The liquid phase separation behavior and the evolution of the solidification microstructure of a binary Cu50Fe50 alloy were investigated under the conditions of without and with a 10 T magnetic field, with different undercooling during the solidification process. Results show that the combined effect of Stokes motion and Marangoni convection leads to the formation of the core-shell structure under the condition without the magnetic field. In addition, specific gravity segregation is reinforced by increasing the undercooling, resulting in Fe-rich phase drifts towards the sample edge. In the 10 T magnetic field, the Fe-rich phase is elongated in the parallel direction of the magnetic field under the action of demagnetization energy due to the difference of static magnetic energy and surface energy.
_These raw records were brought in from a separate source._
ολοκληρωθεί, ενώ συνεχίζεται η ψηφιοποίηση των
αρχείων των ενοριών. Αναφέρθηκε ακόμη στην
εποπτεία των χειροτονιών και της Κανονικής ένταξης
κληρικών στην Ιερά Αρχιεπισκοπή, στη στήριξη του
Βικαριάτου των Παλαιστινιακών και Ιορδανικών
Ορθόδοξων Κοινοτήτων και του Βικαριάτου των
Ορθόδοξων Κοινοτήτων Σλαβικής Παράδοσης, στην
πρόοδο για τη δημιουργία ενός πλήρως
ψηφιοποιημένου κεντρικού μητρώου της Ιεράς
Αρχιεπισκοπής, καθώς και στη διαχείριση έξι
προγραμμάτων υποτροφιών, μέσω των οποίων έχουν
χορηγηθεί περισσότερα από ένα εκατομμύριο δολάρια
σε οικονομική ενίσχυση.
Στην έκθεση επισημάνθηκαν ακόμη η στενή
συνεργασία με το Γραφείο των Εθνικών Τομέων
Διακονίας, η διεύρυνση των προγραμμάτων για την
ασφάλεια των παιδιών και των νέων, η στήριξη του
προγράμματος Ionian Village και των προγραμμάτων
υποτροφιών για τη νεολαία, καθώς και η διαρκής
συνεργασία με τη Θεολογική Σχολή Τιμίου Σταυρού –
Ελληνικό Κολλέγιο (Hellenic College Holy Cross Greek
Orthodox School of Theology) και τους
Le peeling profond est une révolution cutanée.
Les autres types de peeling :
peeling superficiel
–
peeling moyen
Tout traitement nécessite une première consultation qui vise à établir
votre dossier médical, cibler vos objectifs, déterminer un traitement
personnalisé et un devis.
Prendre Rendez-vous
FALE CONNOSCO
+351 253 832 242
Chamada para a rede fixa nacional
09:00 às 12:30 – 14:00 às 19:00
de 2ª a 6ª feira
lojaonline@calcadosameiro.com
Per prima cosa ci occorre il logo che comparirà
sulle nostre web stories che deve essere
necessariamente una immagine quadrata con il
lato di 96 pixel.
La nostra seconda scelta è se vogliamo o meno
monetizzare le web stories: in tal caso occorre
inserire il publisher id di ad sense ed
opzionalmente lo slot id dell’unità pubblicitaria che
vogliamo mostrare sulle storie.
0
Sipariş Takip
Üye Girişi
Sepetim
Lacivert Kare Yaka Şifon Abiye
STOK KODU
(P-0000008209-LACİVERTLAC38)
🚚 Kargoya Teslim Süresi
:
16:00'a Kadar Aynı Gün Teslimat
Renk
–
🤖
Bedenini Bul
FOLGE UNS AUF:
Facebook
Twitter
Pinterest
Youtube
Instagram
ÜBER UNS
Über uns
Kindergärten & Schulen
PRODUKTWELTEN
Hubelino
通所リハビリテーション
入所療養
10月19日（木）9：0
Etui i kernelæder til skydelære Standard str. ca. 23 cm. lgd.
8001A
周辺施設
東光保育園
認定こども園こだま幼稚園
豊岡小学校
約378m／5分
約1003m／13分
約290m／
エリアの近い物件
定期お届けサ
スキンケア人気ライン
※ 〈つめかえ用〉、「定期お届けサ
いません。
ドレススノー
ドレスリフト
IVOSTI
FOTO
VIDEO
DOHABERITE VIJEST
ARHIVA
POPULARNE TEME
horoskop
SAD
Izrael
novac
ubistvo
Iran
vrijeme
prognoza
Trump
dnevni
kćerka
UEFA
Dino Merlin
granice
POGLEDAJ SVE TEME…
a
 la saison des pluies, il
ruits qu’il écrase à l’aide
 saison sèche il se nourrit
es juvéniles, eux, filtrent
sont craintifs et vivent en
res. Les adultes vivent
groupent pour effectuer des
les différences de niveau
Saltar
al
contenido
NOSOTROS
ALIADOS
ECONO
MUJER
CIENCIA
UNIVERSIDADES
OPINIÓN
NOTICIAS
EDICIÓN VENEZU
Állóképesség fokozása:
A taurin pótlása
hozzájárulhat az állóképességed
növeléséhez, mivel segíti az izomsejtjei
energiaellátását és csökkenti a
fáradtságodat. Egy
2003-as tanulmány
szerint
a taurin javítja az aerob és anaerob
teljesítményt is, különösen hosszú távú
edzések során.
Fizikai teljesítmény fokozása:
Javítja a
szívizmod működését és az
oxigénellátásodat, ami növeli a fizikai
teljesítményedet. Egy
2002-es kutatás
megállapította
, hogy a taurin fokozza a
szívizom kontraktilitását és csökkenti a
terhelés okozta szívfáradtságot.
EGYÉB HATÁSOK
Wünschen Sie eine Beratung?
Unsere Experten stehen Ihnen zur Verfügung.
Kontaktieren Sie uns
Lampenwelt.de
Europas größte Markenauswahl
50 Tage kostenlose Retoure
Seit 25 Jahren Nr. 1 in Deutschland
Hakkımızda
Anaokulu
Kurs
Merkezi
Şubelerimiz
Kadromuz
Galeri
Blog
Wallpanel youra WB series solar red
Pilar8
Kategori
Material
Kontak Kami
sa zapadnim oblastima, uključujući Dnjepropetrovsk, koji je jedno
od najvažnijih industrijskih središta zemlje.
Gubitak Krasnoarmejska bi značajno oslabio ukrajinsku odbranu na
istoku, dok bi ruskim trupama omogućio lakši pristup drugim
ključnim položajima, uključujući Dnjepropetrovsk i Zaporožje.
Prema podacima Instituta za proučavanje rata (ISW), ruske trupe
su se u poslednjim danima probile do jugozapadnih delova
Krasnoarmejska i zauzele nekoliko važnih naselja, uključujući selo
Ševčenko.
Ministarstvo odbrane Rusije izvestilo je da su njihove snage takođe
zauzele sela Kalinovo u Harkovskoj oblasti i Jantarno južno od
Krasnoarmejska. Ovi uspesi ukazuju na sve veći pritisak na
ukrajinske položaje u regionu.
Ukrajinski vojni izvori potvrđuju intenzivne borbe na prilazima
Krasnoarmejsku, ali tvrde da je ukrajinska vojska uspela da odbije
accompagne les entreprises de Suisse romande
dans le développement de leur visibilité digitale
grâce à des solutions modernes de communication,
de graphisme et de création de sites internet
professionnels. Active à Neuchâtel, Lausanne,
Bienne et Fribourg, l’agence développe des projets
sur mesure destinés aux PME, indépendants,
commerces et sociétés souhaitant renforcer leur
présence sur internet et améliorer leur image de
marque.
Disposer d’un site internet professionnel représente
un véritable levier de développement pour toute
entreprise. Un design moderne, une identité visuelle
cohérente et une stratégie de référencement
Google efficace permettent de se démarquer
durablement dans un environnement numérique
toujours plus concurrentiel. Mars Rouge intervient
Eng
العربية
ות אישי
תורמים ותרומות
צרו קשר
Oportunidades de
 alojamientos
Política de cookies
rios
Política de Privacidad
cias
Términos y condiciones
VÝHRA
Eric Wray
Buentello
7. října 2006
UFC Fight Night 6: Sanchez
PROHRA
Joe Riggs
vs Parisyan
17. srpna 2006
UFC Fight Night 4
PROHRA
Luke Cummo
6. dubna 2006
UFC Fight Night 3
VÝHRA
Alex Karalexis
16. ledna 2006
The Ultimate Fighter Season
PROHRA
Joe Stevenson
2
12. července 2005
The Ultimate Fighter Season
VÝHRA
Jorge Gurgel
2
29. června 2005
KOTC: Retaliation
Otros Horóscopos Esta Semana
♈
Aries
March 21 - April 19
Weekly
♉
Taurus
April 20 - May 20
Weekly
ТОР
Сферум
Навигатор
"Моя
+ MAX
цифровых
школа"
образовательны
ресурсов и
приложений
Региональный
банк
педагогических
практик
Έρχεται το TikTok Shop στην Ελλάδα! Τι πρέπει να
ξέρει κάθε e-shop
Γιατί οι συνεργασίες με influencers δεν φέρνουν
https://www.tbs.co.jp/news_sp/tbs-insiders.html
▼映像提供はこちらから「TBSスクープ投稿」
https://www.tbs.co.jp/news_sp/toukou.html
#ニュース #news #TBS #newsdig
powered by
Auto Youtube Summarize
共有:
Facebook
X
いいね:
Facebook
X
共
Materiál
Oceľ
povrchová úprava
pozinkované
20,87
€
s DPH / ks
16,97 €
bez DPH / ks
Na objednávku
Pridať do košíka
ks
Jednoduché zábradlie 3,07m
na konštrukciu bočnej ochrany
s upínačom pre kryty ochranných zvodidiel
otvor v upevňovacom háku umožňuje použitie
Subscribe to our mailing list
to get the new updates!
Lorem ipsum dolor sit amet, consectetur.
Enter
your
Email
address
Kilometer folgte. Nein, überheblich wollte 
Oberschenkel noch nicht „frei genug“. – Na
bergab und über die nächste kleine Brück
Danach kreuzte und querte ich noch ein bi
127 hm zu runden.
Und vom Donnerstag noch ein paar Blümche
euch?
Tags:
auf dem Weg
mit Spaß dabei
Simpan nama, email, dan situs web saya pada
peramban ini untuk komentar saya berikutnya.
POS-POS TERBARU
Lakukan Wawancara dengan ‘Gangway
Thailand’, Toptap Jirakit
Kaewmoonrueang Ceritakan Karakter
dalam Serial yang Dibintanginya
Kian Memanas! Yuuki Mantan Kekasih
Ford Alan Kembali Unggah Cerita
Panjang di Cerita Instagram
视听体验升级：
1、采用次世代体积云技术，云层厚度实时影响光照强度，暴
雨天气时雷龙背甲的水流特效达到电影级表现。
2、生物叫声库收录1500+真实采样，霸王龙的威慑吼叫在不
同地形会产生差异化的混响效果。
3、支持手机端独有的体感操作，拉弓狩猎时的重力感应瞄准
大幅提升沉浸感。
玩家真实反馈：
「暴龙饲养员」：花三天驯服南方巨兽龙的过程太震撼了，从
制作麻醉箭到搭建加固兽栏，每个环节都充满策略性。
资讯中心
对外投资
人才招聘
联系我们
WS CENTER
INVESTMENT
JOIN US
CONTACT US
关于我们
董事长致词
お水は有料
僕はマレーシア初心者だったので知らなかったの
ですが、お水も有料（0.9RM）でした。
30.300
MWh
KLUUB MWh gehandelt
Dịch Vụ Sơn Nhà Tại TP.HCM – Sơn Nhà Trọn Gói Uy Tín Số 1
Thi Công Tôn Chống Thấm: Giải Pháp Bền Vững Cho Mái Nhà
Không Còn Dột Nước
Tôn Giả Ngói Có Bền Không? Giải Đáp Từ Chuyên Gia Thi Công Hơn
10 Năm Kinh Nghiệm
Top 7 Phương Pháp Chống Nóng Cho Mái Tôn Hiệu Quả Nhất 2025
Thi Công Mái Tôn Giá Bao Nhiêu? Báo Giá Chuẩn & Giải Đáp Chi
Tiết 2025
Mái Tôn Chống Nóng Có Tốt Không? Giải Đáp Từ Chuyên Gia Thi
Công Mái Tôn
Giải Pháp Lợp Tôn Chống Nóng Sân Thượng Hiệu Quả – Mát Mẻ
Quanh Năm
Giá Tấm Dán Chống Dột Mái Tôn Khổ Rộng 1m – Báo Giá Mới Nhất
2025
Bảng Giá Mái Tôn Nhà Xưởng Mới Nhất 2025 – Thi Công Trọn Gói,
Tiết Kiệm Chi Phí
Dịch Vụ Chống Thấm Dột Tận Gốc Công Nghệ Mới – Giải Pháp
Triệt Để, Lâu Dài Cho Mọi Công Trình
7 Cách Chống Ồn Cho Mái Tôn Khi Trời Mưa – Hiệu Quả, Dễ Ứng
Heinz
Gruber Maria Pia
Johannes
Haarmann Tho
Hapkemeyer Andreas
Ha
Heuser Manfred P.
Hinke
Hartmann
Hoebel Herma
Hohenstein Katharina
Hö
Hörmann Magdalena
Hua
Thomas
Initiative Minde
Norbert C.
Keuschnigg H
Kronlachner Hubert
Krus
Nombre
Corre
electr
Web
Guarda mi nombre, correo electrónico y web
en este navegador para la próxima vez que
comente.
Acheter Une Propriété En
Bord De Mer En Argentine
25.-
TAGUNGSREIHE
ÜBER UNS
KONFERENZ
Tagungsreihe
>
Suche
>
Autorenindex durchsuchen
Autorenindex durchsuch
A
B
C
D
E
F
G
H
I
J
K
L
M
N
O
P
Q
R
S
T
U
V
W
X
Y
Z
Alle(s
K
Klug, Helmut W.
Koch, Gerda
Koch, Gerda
In the vertical direction, through the action of Lorentz force, the convection in the melt is inhibited and Fe-rich phase becomes more dispersed. Meanwhile, the diffusion of the two phases and the coagulation of the Fe-rich phases are also restrained under the magnetic field, therefore, the phase volume fraction of the Fe-rich phase decreases at the same undercooling in the 10 T magnetic field. The magnetic field inhibits the segregation behavior in the vertical direction of the magnetic field, and at the same time, improves the gravitational segregation to a certain extent, which has a very important impact on microstructure regulation.